Just don't do anything on any input whatsoever.
Etc.
However, the argument above shows the following:
There is a "computable function from programs to programs," $\mathfrak{B}$, such that for every halting-correct $A$ we have $A(\mathfrak{B}(A),int(\mathfrak{B}(A)))\uparrow$.
(Compare this with the constructive version of Cantor's theorem: that there is a functional $\mathfrak{F}$ which takes in any map $f:\mathbb{N}\rightarrow\mathbb{R}$ and spits out a real $\mathfrak{F}(f)$ with $\mathfrak{F}(f)\not\in ran(f)$.)
Specifically, given a program $C$ the program $\mathfrak{B}(C)$ does the following: on input $X$, it runs $C(X, int(X))$. If that "subcomputation" never halts, then $\mathfrak{B}(C)(X)$ doesn't halt either. Otherwise, if that "subcomputation" halts and outputs $0$, $\mathfrak{B}(C)(X)$ halts and outputs $1$, and if that subcomputation halts and outputs $1$ then $\mathfrak{B}(C)(X)$ goes into an endless loop. Note that there's nothing hypothetical here: $\mathfrak{B}$ really does make sense, and for every program $C$ the program $\mathfrak{B}(C)$ really does exist and behave as described.
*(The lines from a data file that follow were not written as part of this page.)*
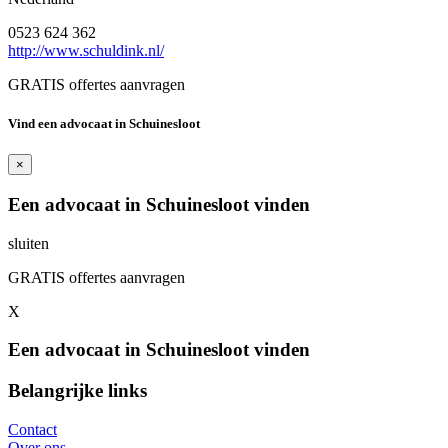
0523 624 362
http://www.schuldink.nl/
GRATIS offertes aanvragen
Vind een advocaat in Schuinesloot
×
Een advocaat in Schuinesloot vinden
sluiten
GRATIS offertes aanvragen
X
Een advocaat in Schuinesloot vinden
Belangrijke links
Contact
Over ons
And in the particular case that $C$ is halting-correct, $\mathfrak{B}(C)$ happens to have the additional nice property that $C(\mathfrak{B}(C), int(\mathfrak{B}(C)))$ does not halt - which tells us in particular that there is no total halting-correct program, or to put it another way that the halting problem is incomputable.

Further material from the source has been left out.